Rinaldi Fabio, Schneider Gerold, Kaljurand Kaarel, Hess Michael, Romacker Martin
Institute of Computational Linguistics, IFI, University of Zurich, Switzerland.
BMC Bioinformatics. 2006 Nov 24;7 Suppl 3(Suppl 3):S3. doi: 10.1186/1471-2105-7-S3-S3.
The biomedical domain is witnessing a rapid growth of the amount of published scientific results, which makes it increasingly difficult to filter the core information. There is a real need for support tools that 'digest' the published results and extract the most important information.
We describe and evaluate an environment supporting the extraction of domain-specific relations, such as protein-protein interactions, from a richly-annotated corpus.
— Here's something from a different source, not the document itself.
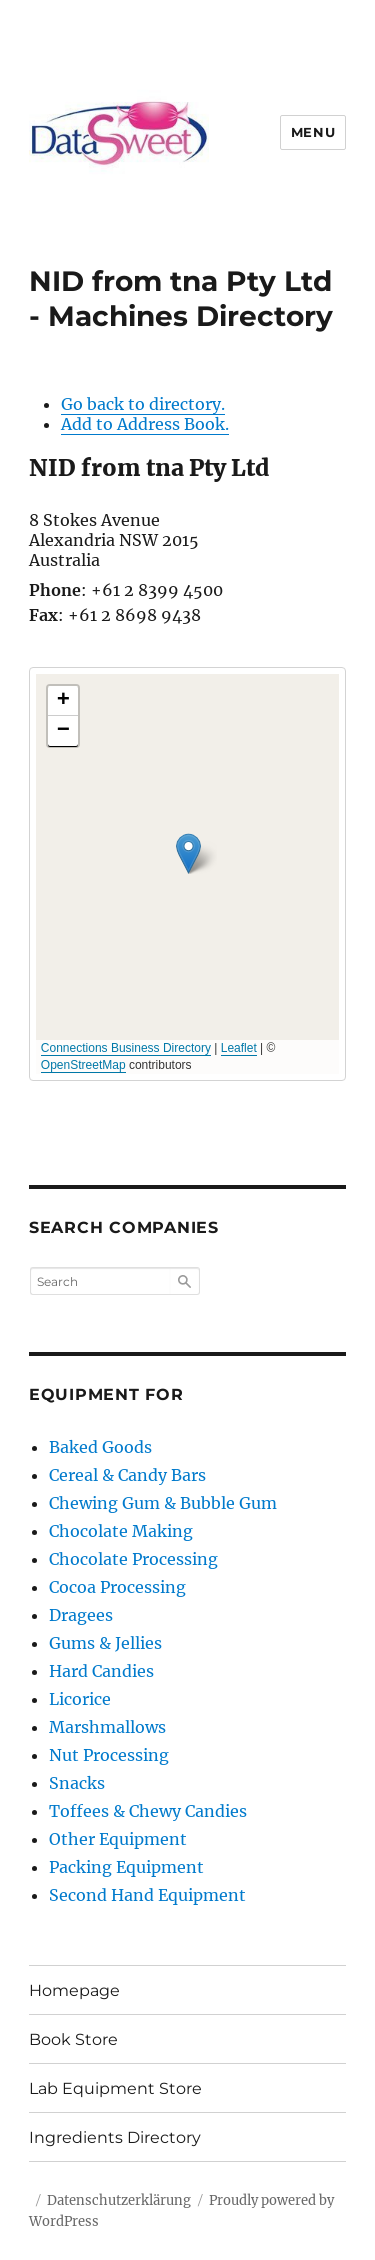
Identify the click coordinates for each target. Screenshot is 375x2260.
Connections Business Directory (126, 1048)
We use full, deep-linguistic parsing and manually created, versatile patterns, expressing a large set of syntactic alternations, plus semantic ontology information.
The experiments show that our approach described is capable of delivering high-precision results, while maintaining sufficient levels of recall. The high level of abstraction of the rules used by the system, which are considerably more powerful and versatile than finite-state approaches, allows speedy interactive development and validation.
生物医学领域发表的科学成果数量正在迅速增长,这使得筛选核心信息变得越来越困难。确实需要能够“消化”已发表成果并提取最重要信息的支持工具。
我们描述并评估了一个支持从丰富注释语料库中提取特定领域关系(如蛋白质-蛋白质相互作用)的环境。我们使用完整的深度语言解析以及手动创建的通用模式,这些模式表达了大量的句法变化,再加上语义本体信息。
实验表明,我们所描述的方法能够提供高精度的结果,同时保持足够的召回率。系统使用的规则具有高度抽象性,比有限状态方法更强大、更通用,这使得能够快速进行交互式开发和验证。